The emails, however, depict a desperate search by Breedlove to build his case for escalating the conflict, contacting colleagues and friends for intelligence to illustrate the Russian threat. Karber, who visited Ukrainian politicians and officials in Kiev on several occasions, sent frequent messages to Breedlove — “per your request,” he noted — regarding information he had received about separatist military forces and Russian troop movements. In several updates, Breedlove received military data sourced from Twitter and social media.
Karber, the president of the Potomac Foundation, became the center of a related scandal last year when it was discovered that he had facilitated a meeting during which images of purported Russian forces in Ukraine were distributed to the office of Sen.
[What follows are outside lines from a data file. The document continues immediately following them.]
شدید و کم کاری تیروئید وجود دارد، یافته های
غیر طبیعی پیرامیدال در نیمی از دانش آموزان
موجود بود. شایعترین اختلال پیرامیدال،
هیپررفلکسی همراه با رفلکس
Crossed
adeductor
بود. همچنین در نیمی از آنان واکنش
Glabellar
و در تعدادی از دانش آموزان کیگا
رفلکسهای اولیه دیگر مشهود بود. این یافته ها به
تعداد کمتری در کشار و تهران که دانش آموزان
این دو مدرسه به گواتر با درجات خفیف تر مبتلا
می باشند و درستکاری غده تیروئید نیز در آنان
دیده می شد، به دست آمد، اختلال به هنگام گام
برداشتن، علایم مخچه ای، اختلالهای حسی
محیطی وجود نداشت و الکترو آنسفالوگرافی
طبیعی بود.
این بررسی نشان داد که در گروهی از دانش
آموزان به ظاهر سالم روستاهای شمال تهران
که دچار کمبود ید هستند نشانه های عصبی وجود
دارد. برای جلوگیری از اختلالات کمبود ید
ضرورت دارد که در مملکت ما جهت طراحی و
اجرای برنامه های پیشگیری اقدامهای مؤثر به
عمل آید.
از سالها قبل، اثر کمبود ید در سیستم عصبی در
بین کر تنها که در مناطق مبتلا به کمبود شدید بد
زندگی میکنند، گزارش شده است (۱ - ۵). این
James Inhofe, R-Okla., and were published by a neoconservative blog. The pictures turned out to be a deception; one supposed picture of Russian tanks in Ukraine was, in fact, an old photograph of Russian tanks in Ossetia during the war with Georgia.
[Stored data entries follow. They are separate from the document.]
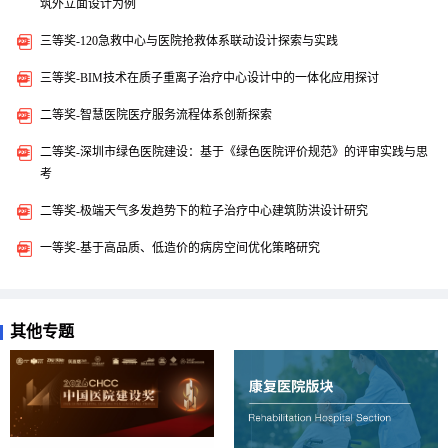
筑外立面设计为例
三等奖-120急救中心与医院抢救体系联动设计探索与实践
三等奖-BIM技术在质子重离子治疗中心设计中的一体化应用探讨
二等奖-智慧医院医疗服务流程体系创新探索
二等奖-深圳市绿色医院建设：基于《绿色医院评价规范》的评审实践与思
考
二等奖-极端天气多发趋势下的粒子治疗中心建筑防洪设计研究
一等奖-基于高品质、低造价的病房空间优化策略研究
其他专题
Breedlove stayed in close contact with Karber and other officials who shared his views on the Ukrainian conflict.
“Phil, can’t we get a statement to counteract the Russians on use of force? what can I do to help? If the Ukrainians lose control of the narrative, the Russians will see it as an open door,” wrote retired Gen. Wesley Clark, who forwarded on his messages with Victoria Nuland, the assistant secretary of state for European and Eurasian affairs. He also passed along concerns from the Bulgarian president that Bulgaria might be Russia’s next target.
In other messages, Clark relayed specific requests for the types of military aid desired by Ukrainian officials. In addition to radar systems and other forms of military equipment, Clark recommended that Breedlove “encourage Ukraine to hire some first rate pr firms and crisis communications firms in U.S. and Europe.” He added, “They need the right tools to engage in information warfare.”
Ukraine did hire several D.C. lobbying and communication firms to influence policymakers. In June 2015, the government signed a deal with APCO Worldwide, an influential firm with ties to senior Democratic and Republican officials.
In an email in February 2015, Karber told Breedlove that “Pakistan has, under the table, offered Ukraine 500 TOW-II launchers (man-portable version) and 8,000 TOW-II missiles,” adding that deliveries of the anti-tank weapons could begin by the end of the month. “However,” Karber wrote, “Pakistan will not make these deliveries without U.S. approval; moreover they will not even request that approval unless they have informal assurance that it would be approved.”
Karber told The Intercept that the Pakistani arms deal never materialized.
Breedlove was most recently in the news explaining that he now thinks we need to talk to the Russian government to resolve the conflict in Ukraine. “I think we need to begin to have meaningful dialogue,” he said last week, while reiterating his views on the need for a strong NATO to militarily match Russia. “Russia does understand power, and strength, and unity,” he said.
The emails were released by D.C. Leaks, a database run by self-described “hacktivists” who are collecting the communications of elite stakeholders such as political parties, major politicians, political campaigns, and the military. The website currently has documents revealing some internal communications of the Hillary Clinton presidential campaign and George Soros’s Open Society Foundation, among others.